2

I have a question about fasttext (https://fasttext.cc/). I want to download a pre-trained model and use it to retrieve the word vectors from text.

After downloading the pre-trained model (https://fasttext.cc/docs/en/english-vectors.html) I unzipped it and got a .vec file. How do I import this into fasttext?

I've tried to use the mentioned function as follows:

import fasttext
import io

def load_vectors(fname):
    fin = io.open(fname, 'r', encoding='utf-8', newline='\n', errors='ignore')
    n, d = map(int, fin.readline().split())
    data = {}
    for line in fin:
        tokens = line.rstrip().split(' ')
        data[tokens[0]] = map(float, tokens[1:])
    return data

vectors = load_vectors('/Users/username/Downloads/wiki-news-300d-1M.vec')
model = fasttext.load_model(vectors)

However, I can't completely run this code because python crashes. How can I successfully load these pre-trained word vectors?

Thank you for your help.

Hansmagnetron
  • 35
  • 1
  • 1
  • 4

2 Answers2

7

FastText's advantage over word2vec or glove for example is that they use subword information to return vectors for OOV (out-of-vocabulary) words.

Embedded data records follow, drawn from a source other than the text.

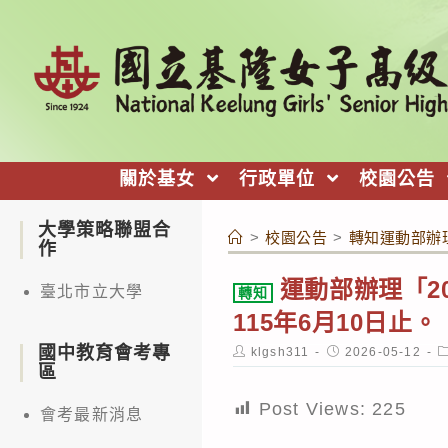
跳
轉
至
主
要
內
關於基女
行政單位
校園公告
容
大學策略聯盟合
>
校園公告
>
轉知運動部辦理
作
運動部辦理「2
臺北市立大學
轉知
115年6月10日止。
國中教育會考專
Post
Post
P
klgsh311
2026-05-12
author:
published:
c
區
Post Views:
225
會考最新消息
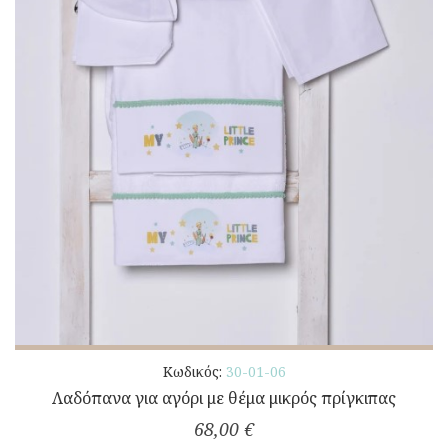
Κωδικός:
30-01-06
Λαδόπανα για αγόρι με θέμα μικρός πρίγκιπας
68,00 €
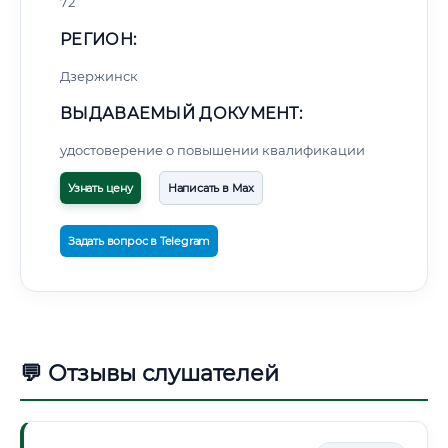
72
РЕГИОН:
Дзержинск
ВЫДАВАЕМЫЙ ДОКУМЕНТ:
удостоверение о повышении квалификации
Узнать цену
Написать в Max
Задать вопрос в Telegram
💬 Отзывы слушателей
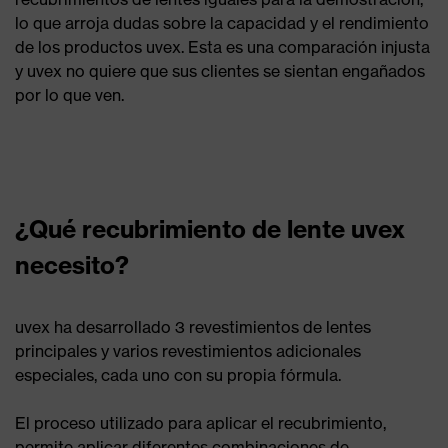
lo que arroja dudas sobre la capacidad y el rendimiento
de los productos uvex. Esta es una comparación injusta
y uvex no quiere que sus clientes se sientan engañados
por lo que ven.
¿Qué recubrimiento de lente uvex
necesito?
uvex ha desarrollado 3 revestimientos de lentes
principales y varios revestimientos adicionales
especiales, cada uno con su propia fórmula.
El proceso utilizado para aplicar el recubrimiento,
permite aplicar diferentes combinaciones de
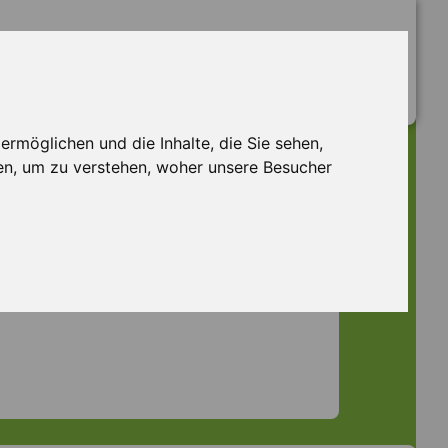
rmöglichen und die Inhalte, die Sie sehen,
en, um zu verstehen, woher unsere Besucher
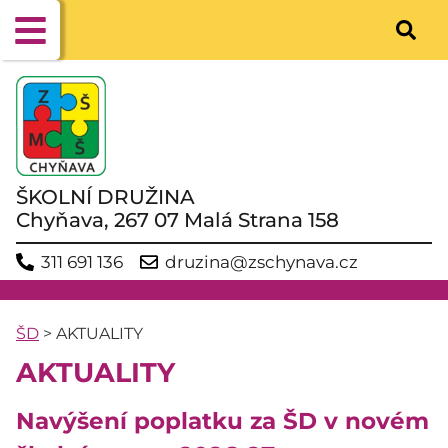
ŠKOLNÍ DRUŽINA
Chyňava, 267 07 Malá Strana 158
311 691 136
druzina@zschynava.cz
ŠD
>
AKTUALITY
AKTUALITY
Navýšení poplatku za ŠD v novém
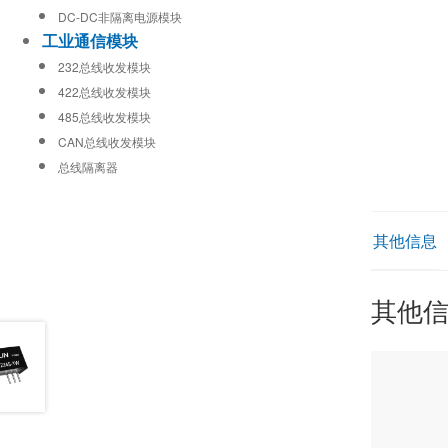
DC-DC非隔离电源模块
工业通信模块
232总线收发模块
422总线收发模块
485总线收发模块
CAN总线收发模块
总线隔离器
其他信息
其他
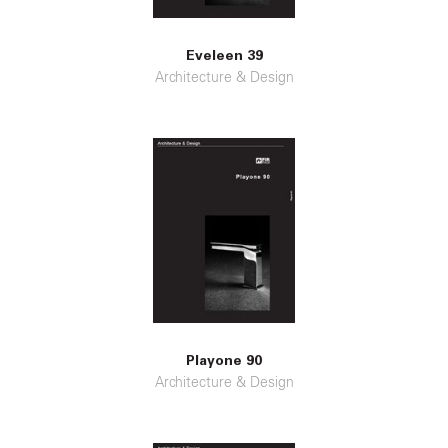
Eveleen 39
Architecture & Design
Playone 90
Architecture & Design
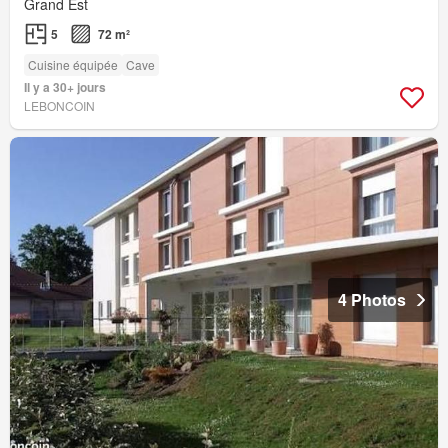
Grand Est
5
72 m²
Cuisine équipée
Cave
Il y a 30+ jours
LEBONCOIN
4 Photos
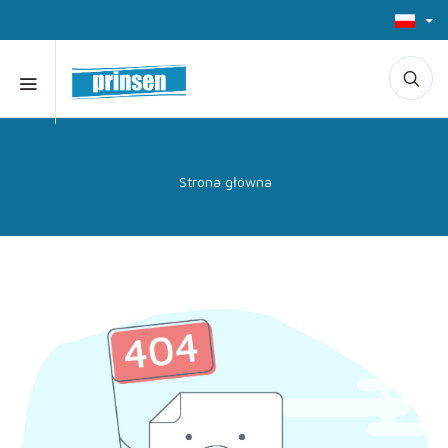
Strona główna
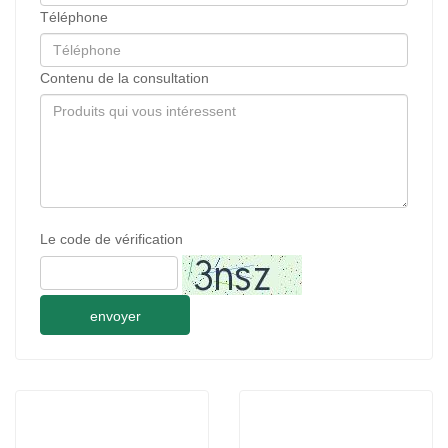
Téléphone
Contenu de la consultation
Le code de vérification
envoyer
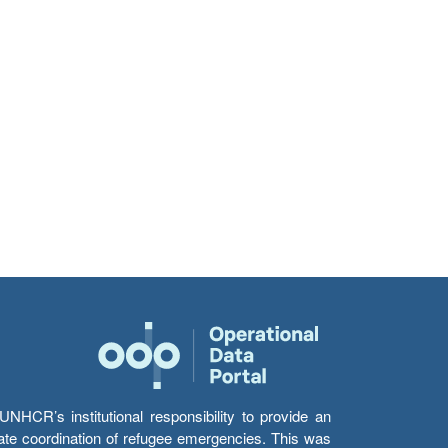
HCR’s institutional responsibility to provide an
itate coordination of refugee emergencies. This was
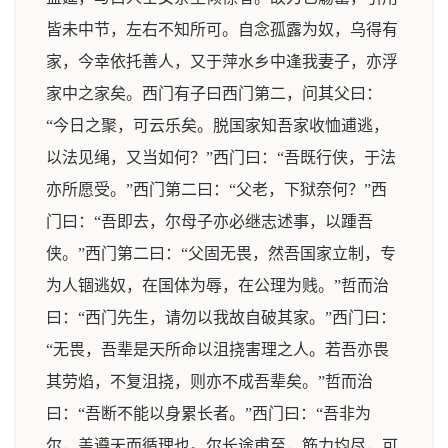
皆未中节，左右不知所可。自念孤露为奴，乌得有
家，今幸依托善人，又于萍水乡中逢我妻子，亦浮
家中之家矣。西门有子曰西门第二，问其父曰：
“今日之聚，可云乐矣。脱国家知吾家收恤逋逃，
以法见绳，又当如何？”西门曰：“吾既行侠，于法
亦所愿受。”西门第二曰：“父老，下狱奈何？”西
门曰：“吾即去，尔母子亦必继志述事，以踵吾
侠。”西门第二曰：“父固无畏，然吾国家立制，专
为人锢逃奴，在国体为辱，在公理为贱。”哲而治
曰：“西门先生，请勿以我故自破其家。”西门曰：
“无畏，吾辈是天所命以沮挠害理之人。若吾亦畏
其劳焰，不复沮挠，则亦不成吾辈矣。”哲而治
曰：“吾断不能以身累长者。”西门曰：“吾非为
尔，盖遵天而循理也。尔长途甫至，筋力均尽，可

So they offer two types of pretrained models : .vec and .bin.

.vec is a dictionary Dict[word, vector], the word vectors are pre-computed for the words in the training vocabulary.

.bin is a binary fasttext model that can be loaded using fasttext.load_model('file.bin') and that can provide word vector for unseen words (OOV), be trained more, etc.

In your case you are loading a .vec file, so vectors is the "final form" of the data. fasttext.load_model expects a .bin file.

If you need more than a python dictionary you can use gensim.models.keyedvector (which handles any word vectors, such as word2vec, glove, etc...).

ygorg
  • 750
  • 3
  • 11
0

I use the following code to load the .vec file in Python 3, where PATH_TO_FASTTEXT is the path to the .vec file.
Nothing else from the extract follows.